* _Records provided_:

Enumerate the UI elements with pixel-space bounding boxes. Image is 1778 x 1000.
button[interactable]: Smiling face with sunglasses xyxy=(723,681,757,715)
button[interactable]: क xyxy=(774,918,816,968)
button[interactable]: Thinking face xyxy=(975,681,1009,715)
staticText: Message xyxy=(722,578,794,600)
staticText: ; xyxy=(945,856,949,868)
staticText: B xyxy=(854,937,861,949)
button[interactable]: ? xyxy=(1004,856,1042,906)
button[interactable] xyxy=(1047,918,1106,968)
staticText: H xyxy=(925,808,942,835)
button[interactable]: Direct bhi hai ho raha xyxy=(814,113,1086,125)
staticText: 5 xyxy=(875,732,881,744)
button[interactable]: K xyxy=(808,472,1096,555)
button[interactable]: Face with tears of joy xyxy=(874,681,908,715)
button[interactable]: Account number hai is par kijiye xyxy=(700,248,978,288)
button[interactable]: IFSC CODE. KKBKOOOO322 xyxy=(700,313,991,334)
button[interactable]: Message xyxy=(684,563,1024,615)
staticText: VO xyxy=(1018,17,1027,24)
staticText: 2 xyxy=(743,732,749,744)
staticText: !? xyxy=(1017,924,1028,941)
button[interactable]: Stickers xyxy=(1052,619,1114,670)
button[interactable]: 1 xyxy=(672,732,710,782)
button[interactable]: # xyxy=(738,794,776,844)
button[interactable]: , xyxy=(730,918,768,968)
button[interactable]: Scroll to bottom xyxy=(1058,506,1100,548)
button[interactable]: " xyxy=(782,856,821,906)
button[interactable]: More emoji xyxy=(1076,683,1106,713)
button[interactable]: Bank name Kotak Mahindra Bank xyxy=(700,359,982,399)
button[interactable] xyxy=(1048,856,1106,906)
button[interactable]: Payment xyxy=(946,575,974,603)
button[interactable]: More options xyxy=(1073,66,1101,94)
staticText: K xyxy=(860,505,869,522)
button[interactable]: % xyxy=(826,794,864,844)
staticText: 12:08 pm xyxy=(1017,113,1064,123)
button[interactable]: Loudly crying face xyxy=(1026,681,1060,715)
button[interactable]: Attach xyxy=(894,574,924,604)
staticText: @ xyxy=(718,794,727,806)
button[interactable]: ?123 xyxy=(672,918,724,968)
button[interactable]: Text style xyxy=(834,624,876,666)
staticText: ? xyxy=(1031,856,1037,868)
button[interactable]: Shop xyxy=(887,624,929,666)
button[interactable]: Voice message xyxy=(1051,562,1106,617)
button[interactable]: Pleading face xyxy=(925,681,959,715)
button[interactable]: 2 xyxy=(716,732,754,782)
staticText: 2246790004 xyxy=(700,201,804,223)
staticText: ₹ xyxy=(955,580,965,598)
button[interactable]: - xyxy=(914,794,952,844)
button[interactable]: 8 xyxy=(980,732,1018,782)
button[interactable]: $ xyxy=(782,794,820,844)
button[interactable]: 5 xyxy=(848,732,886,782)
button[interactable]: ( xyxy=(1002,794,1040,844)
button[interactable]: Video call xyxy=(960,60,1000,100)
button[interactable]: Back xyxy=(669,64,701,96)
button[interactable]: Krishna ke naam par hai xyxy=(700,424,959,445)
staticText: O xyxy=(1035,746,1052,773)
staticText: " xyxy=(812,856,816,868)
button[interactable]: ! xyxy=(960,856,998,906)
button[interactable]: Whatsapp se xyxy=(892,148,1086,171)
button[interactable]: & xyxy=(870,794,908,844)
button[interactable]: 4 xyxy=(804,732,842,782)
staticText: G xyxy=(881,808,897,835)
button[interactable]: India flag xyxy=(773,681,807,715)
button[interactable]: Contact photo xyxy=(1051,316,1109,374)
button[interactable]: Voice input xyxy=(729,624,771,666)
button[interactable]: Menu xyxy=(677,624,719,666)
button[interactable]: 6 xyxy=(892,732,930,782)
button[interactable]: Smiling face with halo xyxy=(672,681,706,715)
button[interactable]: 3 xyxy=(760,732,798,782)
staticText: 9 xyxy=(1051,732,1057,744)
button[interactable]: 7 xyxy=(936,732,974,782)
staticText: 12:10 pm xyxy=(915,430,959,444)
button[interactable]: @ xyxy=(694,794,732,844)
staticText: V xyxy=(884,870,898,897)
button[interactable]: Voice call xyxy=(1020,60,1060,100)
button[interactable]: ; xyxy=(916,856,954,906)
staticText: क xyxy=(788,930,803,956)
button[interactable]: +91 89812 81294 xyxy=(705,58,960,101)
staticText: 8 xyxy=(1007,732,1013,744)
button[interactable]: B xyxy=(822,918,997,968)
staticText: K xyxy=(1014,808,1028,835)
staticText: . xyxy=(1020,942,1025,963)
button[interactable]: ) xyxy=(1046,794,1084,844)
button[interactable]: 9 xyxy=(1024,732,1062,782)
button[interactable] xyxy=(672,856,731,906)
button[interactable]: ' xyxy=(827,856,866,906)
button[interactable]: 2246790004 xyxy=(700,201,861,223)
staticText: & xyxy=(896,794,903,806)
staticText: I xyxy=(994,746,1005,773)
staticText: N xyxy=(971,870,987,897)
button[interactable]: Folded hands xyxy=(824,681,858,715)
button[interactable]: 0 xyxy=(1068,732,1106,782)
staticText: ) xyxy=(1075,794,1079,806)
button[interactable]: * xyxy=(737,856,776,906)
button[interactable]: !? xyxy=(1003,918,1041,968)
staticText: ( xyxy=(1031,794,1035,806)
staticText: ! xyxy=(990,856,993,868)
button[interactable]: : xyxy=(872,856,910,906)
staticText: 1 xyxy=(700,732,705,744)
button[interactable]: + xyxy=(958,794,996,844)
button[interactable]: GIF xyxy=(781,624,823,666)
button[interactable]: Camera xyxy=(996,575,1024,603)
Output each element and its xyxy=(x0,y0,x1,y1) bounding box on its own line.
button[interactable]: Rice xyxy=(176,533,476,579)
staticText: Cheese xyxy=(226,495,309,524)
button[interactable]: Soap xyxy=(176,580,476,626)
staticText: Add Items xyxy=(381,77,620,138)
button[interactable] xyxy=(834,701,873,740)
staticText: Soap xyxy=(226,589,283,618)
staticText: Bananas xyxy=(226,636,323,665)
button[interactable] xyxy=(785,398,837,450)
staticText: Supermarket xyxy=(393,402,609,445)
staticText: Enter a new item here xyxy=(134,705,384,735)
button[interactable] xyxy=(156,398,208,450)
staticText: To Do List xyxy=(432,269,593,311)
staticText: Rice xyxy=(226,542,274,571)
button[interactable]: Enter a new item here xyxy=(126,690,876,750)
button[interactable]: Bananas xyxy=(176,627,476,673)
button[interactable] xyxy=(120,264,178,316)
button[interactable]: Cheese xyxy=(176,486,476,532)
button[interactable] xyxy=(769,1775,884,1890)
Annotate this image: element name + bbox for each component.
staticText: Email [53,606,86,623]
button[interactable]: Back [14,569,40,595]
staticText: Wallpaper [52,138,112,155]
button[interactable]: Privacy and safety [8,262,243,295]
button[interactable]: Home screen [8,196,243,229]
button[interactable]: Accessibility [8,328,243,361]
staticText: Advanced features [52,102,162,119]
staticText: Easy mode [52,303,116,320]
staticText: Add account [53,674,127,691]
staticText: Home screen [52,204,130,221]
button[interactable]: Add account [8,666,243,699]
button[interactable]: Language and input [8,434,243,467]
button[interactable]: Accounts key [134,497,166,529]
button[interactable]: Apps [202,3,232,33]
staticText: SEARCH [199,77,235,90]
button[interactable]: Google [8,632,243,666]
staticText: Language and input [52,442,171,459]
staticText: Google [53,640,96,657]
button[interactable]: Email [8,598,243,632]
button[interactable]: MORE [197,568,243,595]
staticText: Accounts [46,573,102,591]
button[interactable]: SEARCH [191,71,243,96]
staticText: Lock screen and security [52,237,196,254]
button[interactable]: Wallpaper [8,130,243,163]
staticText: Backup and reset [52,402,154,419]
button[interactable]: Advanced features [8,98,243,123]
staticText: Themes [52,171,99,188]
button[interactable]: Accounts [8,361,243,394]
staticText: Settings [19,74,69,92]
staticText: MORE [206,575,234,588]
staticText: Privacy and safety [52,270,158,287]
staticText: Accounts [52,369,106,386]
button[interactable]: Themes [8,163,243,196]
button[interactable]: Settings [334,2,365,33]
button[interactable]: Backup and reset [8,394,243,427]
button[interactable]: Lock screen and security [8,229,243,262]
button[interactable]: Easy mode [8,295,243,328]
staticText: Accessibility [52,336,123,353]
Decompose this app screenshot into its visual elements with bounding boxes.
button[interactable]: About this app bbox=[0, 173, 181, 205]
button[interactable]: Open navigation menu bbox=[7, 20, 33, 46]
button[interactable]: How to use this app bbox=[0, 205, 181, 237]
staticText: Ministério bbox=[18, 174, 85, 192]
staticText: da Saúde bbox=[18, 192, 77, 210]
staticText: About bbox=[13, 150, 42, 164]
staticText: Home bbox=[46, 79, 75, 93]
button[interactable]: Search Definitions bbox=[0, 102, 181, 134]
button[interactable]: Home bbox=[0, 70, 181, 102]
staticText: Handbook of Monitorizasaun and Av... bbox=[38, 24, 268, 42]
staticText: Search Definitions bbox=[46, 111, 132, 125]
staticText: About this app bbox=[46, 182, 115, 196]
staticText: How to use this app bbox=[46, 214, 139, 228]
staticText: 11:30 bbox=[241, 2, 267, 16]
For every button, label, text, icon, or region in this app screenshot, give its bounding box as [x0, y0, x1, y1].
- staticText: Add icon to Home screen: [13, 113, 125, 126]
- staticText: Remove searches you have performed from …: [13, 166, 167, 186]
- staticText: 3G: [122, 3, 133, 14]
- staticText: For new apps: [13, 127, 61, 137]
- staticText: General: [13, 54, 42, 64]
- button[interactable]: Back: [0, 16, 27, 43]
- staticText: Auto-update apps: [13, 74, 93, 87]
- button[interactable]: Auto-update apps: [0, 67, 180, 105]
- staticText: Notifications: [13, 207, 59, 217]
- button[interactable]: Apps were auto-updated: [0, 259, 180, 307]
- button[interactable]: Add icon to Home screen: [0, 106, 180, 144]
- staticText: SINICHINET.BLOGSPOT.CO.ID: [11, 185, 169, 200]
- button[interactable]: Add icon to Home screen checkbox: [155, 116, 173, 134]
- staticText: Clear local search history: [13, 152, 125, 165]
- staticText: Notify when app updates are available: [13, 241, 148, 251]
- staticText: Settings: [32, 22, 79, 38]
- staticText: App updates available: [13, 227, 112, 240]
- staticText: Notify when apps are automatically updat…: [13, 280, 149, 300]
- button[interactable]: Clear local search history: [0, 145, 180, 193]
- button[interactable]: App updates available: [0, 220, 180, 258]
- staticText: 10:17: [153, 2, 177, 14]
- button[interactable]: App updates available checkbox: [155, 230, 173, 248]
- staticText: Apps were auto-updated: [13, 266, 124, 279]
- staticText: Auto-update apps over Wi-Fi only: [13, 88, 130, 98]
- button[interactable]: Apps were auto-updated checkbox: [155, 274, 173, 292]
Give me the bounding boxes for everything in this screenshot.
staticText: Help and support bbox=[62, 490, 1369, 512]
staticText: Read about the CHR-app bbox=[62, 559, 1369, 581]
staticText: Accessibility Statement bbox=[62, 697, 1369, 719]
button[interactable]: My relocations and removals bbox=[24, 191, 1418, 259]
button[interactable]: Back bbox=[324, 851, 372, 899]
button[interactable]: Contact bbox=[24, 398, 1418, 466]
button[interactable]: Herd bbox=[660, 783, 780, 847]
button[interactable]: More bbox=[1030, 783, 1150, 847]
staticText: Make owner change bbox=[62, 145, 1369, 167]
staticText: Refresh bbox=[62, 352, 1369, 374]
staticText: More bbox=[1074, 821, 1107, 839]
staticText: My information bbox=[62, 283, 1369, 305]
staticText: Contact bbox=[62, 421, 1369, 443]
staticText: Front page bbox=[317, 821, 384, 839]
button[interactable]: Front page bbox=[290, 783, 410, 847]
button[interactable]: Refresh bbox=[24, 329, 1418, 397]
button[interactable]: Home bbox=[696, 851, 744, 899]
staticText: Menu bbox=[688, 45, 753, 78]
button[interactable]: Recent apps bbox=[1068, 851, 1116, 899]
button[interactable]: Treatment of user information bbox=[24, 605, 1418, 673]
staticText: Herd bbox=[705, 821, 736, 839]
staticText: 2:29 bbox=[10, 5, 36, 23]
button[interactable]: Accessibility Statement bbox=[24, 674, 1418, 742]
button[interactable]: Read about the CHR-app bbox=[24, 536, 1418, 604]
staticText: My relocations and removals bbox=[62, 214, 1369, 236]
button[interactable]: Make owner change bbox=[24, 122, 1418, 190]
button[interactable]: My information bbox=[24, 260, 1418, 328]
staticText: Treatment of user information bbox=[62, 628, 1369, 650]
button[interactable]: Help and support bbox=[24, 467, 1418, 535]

* _Work to complete_:
All lines above in which the word "Treatment" occurs should be identified and copied.

* _Reply to the task_:
button[interactable]: Treatment of user information bbox=[24, 605, 1418, 673]
staticText: Treatment of user information bbox=[62, 628, 1369, 650]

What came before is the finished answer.